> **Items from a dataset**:
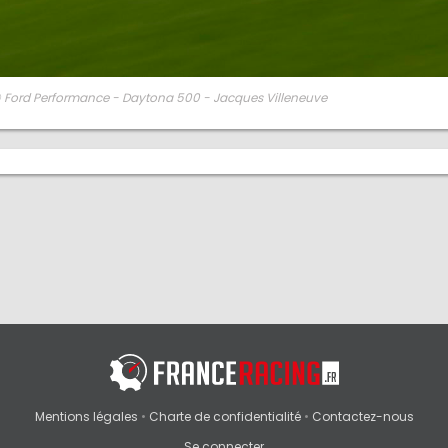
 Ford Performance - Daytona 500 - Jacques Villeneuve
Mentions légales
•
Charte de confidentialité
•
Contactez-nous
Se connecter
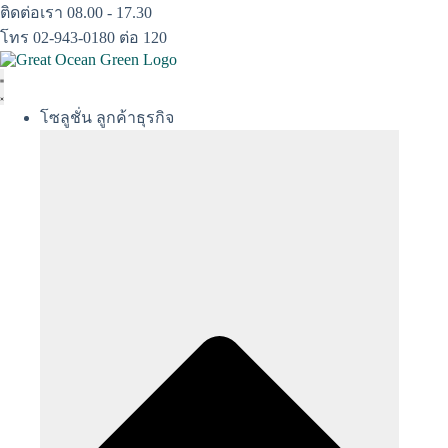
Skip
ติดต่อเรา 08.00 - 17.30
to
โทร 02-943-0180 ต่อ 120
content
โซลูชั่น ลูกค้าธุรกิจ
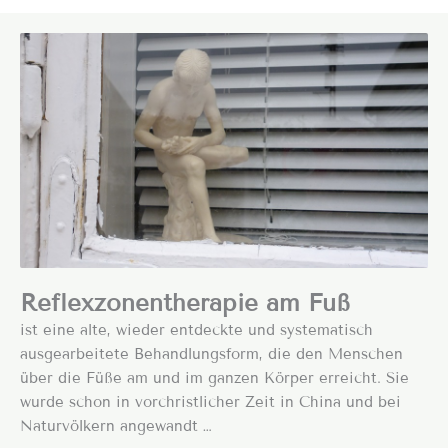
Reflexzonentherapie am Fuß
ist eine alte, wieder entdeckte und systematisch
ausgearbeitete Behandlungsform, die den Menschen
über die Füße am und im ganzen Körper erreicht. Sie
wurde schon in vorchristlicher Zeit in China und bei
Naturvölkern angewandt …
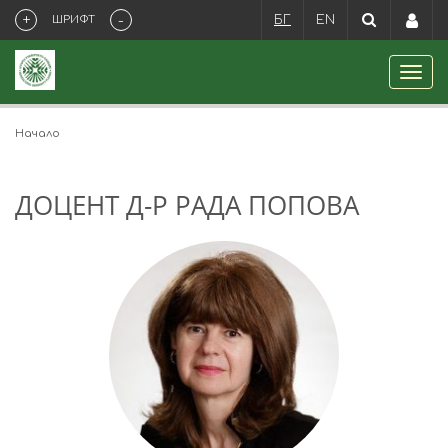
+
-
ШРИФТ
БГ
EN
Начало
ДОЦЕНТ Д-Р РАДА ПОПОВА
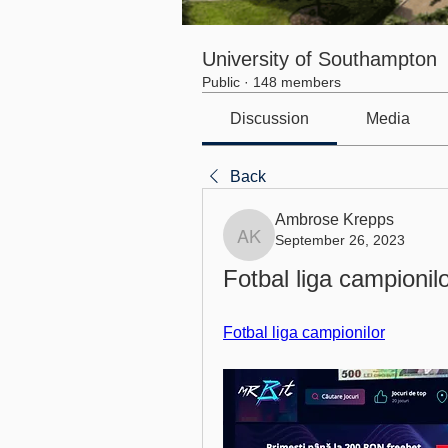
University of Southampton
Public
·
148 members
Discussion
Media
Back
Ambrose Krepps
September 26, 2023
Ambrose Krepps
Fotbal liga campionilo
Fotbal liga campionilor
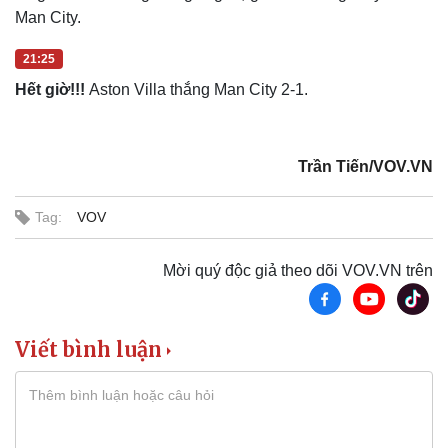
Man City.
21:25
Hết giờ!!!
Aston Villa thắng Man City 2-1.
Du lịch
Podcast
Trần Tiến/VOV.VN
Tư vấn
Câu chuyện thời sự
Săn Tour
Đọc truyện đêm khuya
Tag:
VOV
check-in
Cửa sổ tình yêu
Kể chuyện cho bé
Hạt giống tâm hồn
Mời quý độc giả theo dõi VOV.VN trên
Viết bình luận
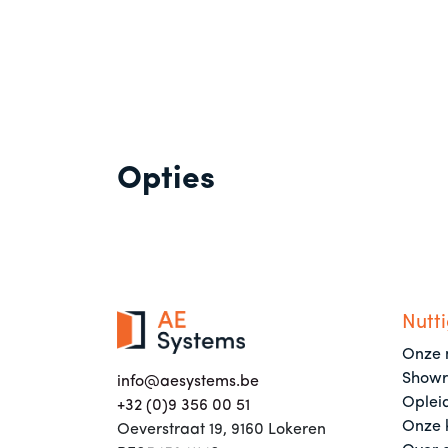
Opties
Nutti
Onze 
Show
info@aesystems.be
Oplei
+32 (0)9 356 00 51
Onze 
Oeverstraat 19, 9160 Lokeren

---

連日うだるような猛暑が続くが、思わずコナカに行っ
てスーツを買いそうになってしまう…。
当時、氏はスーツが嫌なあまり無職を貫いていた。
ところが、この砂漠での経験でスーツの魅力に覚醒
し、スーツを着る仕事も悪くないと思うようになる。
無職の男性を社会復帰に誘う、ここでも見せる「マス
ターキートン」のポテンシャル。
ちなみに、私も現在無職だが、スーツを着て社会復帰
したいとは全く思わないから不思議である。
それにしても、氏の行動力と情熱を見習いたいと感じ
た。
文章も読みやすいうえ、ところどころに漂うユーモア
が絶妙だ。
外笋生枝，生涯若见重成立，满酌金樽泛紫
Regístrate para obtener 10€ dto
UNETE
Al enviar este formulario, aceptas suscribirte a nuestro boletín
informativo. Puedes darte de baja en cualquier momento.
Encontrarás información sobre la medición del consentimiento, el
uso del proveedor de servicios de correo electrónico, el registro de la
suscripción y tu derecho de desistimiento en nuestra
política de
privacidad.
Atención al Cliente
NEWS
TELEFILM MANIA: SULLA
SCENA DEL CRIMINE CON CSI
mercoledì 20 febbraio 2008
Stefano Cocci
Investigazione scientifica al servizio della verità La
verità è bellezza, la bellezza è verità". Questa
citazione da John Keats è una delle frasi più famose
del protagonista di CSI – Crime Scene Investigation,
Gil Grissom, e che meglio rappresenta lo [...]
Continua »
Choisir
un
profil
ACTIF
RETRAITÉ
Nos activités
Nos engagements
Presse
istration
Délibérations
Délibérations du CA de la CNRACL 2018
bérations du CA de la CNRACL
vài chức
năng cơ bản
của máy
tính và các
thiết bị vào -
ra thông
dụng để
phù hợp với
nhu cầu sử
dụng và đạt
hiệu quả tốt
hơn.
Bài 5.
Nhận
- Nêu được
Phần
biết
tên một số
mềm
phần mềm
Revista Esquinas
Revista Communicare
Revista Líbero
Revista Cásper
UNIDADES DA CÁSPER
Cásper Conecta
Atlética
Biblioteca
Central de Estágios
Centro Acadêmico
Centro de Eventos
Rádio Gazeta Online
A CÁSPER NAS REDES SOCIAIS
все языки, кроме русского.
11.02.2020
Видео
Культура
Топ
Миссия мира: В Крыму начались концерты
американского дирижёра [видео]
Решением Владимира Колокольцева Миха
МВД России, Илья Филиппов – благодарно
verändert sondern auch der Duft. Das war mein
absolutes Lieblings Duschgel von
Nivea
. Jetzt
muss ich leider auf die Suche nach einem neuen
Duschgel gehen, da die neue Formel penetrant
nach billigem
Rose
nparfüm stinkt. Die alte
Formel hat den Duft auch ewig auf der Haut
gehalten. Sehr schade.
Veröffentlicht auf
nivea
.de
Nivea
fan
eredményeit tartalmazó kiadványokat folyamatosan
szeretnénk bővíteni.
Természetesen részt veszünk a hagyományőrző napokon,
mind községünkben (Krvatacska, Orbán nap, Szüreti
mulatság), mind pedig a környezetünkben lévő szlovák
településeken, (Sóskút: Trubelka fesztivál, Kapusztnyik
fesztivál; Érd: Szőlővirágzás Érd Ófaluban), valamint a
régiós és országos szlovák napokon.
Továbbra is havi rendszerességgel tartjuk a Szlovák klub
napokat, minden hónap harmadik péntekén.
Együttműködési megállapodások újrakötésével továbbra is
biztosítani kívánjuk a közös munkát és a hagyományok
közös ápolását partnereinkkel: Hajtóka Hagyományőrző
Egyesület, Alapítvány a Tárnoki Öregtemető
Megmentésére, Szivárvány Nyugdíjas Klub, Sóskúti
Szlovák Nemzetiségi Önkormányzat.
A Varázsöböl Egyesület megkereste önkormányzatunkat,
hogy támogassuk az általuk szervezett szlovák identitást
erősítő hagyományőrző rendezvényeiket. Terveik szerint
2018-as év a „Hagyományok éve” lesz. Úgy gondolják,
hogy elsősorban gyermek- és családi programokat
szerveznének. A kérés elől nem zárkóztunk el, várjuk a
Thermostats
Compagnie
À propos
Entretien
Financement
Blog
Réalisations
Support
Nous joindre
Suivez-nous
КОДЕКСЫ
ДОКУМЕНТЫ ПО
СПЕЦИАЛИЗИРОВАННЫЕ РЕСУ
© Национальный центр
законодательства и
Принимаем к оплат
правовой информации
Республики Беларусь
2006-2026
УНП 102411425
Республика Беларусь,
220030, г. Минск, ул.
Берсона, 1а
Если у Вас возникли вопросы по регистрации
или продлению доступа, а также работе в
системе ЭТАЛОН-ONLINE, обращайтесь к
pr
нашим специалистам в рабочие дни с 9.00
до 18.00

> **Exercise goal**:
Every line above carrying the word "auch" needs to be shown.

> **Result of this exercise**:
verändert sondern auch der Duft. Das war mein
Formel hat den Duft auch ewig auf der Haut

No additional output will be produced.